Collected data:
········

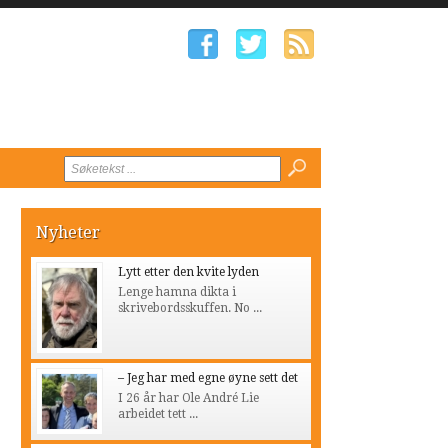
Nyheter
Lytt etter den kvite lyden
Lenge hamna dikta i
skrivebordsskuffen. No ...
– Jeg har med egne øyne sett det
I 26 år har Ole André Lie
arbeidet tett ...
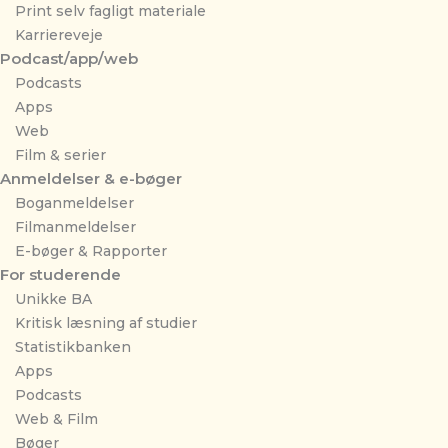
Print selv fagligt materiale
Karriereveje
Podcast/app/web
Podcasts
Apps
Web
Film & serier
Anmeldelser & e-bøger
Boganmeldelser
Filmanmeldelser
E-bøger & Rapporter
For studerende
Unikke BA
Kritisk læsning af studier
Statistikbanken
Apps
Podcasts
Web & Film
Bøger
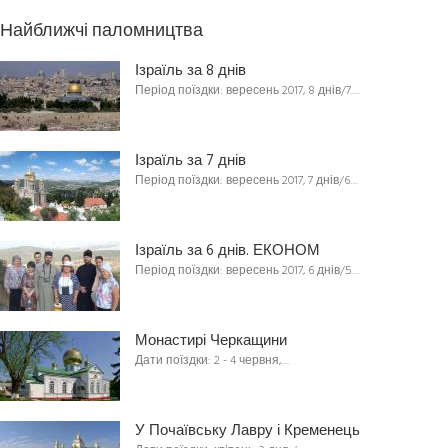
Найближчі паломництва
Ізраїль за 8 днів
Період поїздки: вересень 2017, 8 днів/7…
Ізраїль за 7 днів
Період поїздки: вересень 2017, 7 днів/6…
Ізраїль за 6 днів. ЕКОНОМ
Період поїздки: вересень 2017, 6 днів/5…
Монастирі Черкащини
Дати поїздки: 2 - 4 червня,…
У Почаївську Лавру і Кременець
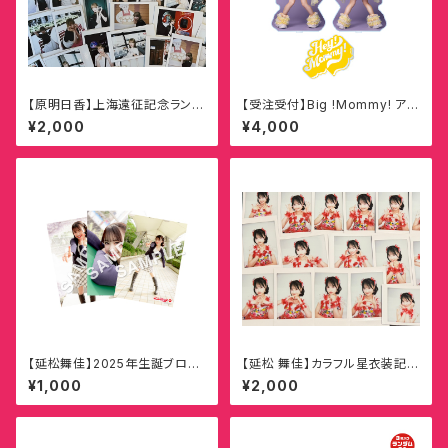
【原明日香】上海遠征記念ランダ
【受注受付】Big !Mommy! アク
ムチェキ
リルスタンド【佐々木ひまわり】
¥2,000
¥4,000
【延松舞佳】2025年生誕ブロマ
【延松 舞佳】カラフル星衣装記念
イド（全20種・ランダム3枚1セッ
ランダムチェキ
¥1,000
¥2,000
ト）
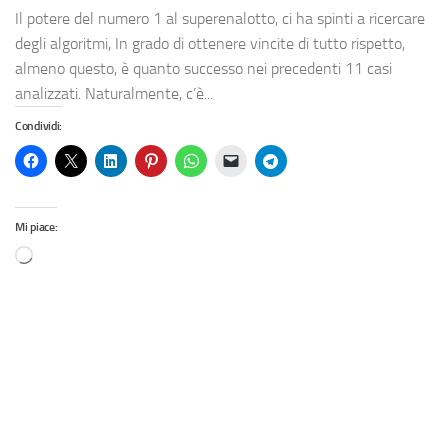
Il potere del numero 1 al superenalotto, ci ha spinti a ricercare
degli algoritmi, In grado di ottenere vincite di tutto rispetto,
almeno questo, è quanto successo nei precedenti 11 casi
analizzati. Naturalmente, c’è...
Condividi:
Mi piace:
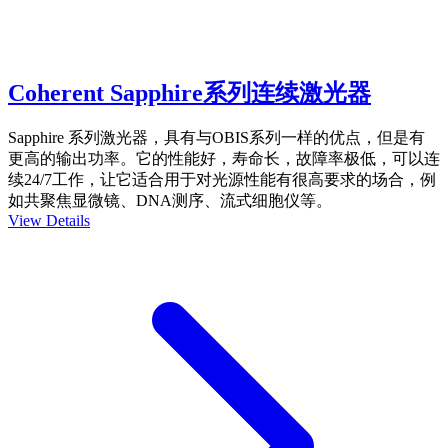
Coherent Sapphire系列连续激光器
Sapphire 系列激光器，具有与OBIS系列一样的优点，但是有
更高的输出功率。它的性能好，寿命长，故障率极低，可以连
续24/7工作，让它适合用于对光源性能有很高要求的场合，例
如共聚焦显微镜、DNA测序、流式细胞仪等。
View Details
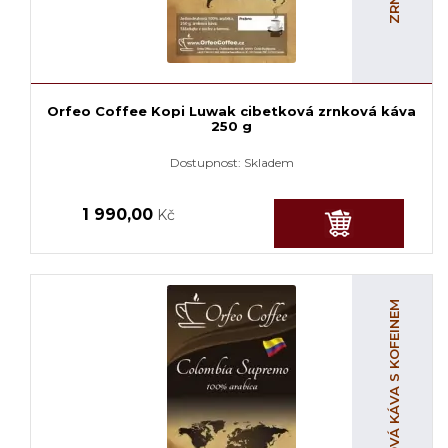
Orfeo Coffee Kopi Luwak cibetková zrnková káva
250 g
Dostupnost:
Skladem
1 990,00
Kč
ZRNKOVÁ KÁVA S KOFEINEM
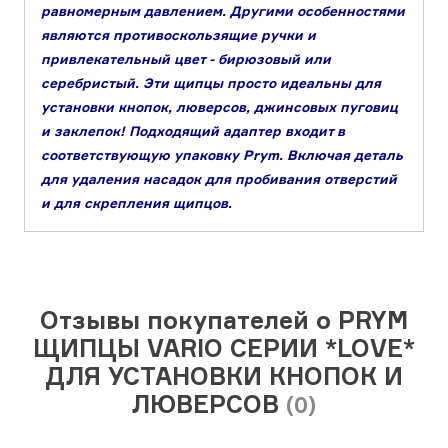
равномерным давлением. Другими особенностями
являются противоскользящие ручки и
привлекательный цвет - бирюзовый или
серебристый. Эти щипцы просто идеальны для
установки кнопок, люверсов, джинсовых пуговиц
и заклепок! Подходящий адаптер входит в
соответствующую упаковку Prym. Включая деталь
для удаления насадок для пробивания отверстий
и для скрепления щипцов.
Отзывы покупателей о PRYM
ЩИПЦЫ VARIO СЕРИИ *LOVE*
ДЛЯ УСТАНОВКИ КНОПОК И
ЛЮВЕРСОВ
(0)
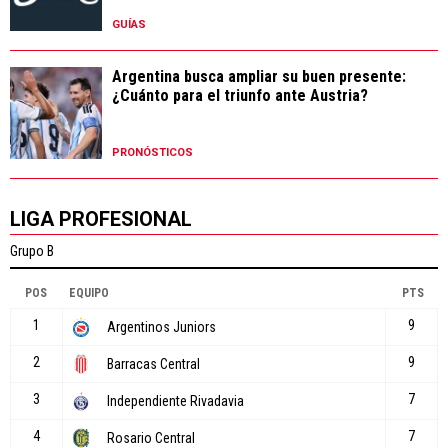
GUÍAS
Argentina busca ampliar su buen presente:
¿Cuánto para el triunfo ante Austria?
PRONÓSTICOS
LIGA PROFESIONAL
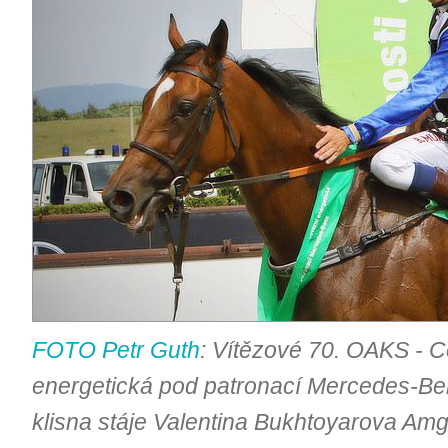
FOTO Petr Guth
: Vítězové 70. OAKS - C
energetická pod patronací Mercedes-Be
klisna stáje Valentina Bukhtoyarova Am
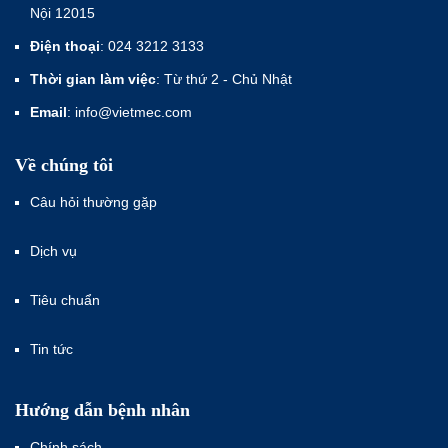
Nội 12015
Điện thoại
: 024 3212 3133
Thời gian làm việc
: Từ thứ 2 - Chủ Nhật
Email
: info@vietmec.com
Về chúng tôi
Câu hỏi thường gặp
Dịch vụ
Tiêu chuẩn
Tin tức
Hướng dẫn bệnh nhân
Chính sách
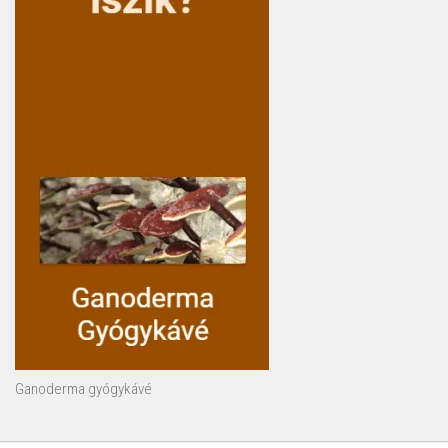
Ganoderma gyógykávé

········

# Brief
Retype the records above exactly, leaving every picture out of your copy.

# Expected answer
Nyheter
Lytt etter den kvite lyden
Lenge hamna dikta i
skrivebordsskuffen. No ...
– Jeg har med egne øyne sett det
I 26 år har Ole André Lie
arbeidet tett ...
Print selv fagligt materiale
Karriereveje
Podcast/app/web
Podcasts
Apps
Web
Film & serier
Anmeldelser & e-bøger
Boganmeldelser
Filmanmeldelser
E-bøger & Rapporter
For studerende
Unikke BA
Kritisk læsning af studier
Statistikbanken
Apps
Podcasts
Web & Film
Bøger
Найближчі паломництва
Ізраїль за 8 днів
Період поїздки: вересень 2017, 8 днів/7…
Ізраїль за 7 днів
Період поїздки: вересень 2017, 7 днів/6…
Ізраїль за 6 днів. ЕКОНОМ
Період поїздки: вересень 2017, 6 днів/5…
Монастирі Черкащини
Дати поїздки: 2 - 4 червня,…
У Почаївську Лавру і Кременець
【原明日香】上海遠征記念ランダ
【受注受付】Big !Mommy! アク
ムチェキ
リルスタンド【佐々木ひまわり】
¥2,000
¥4,000
【延松舞佳】2025年生誕ブロマ
【延松 舞佳】カラフル星衣装記念
イド（全20種・ランダム3枚1セッ
ランダムチェキ
¥1,000
¥2,000
ト）
Il potere del numero 1 al superenalotto, ci ha spinti a ricercare
degli algoritmi, In grado di ottenere vincite di tutto rispetto,
almeno questo, è quanto successo nei precedenti 11 casi
analizzati. Naturalmente, c’è...
Condividi:
Mi piace:
Coherent Sapphire系列连续激光器
Sapphire 系列激光器，具有与OBIS系列一样的优点，但是有
更高的输出功率。它的性能好，寿命长，故障率极低，可以连
续24/7工作，让它适合用于对光源性能有很高要求的场合，例
如共聚焦显微镜、DNA测序、流式细胞仪等。
View Details
Orfeo Coffee Kopi Luwak cibetková zrnková káva
250 g
Dostupnost:
Skladem
1 990,00
Kč
ZRNKOVÁ KÁVA S KOFEINEM
равномерным давлением. Другими особенностями
являются противоскользящие ручки и
привлекательный цвет - бирюзовый или
серебристый. Эти щипцы просто идеальны для
установки кнопок, люверсов, джинсовых пуговиц
и заклепок! Подходящий адаптер входит в
соответствующую упаковку Prym. Включая деталь
для удаления насадок для пробивания отверстий
и для скрепления щипцов.
Отзывы покупателей о PRYM
ЩИПЦЫ VARIO СЕРИИ *LOVE*
ДЛЯ УСТАНОВКИ КНОПОК И
ЛЮВЕРСОВ
(0)
GUÍAS
Argentina busca ampliar su buen presente:
¿Cuánto para el triunfo ante Austria?
PRONÓSTICOS
LIGA PROFESIONAL
FOTO Petr Guth
: Vítězové 70. OAKS - C
energetická pod patronací Mercedes-Be
klisna stáje Valentina Bukhtoyarova Am
Nội 12015
Điện thoại
: 024 3212 3133
Thời gian làm việc
: Từ thứ 2 - Chủ Nhật
Email
: info@vietmec.com
Về chúng tôi
Câu hỏi thường gặp
Dịch vụ
Tiêu chuẩn
Tin tức
Hướng dẫn bệnh nhân
Chính sách
Ganoderma gyógykávé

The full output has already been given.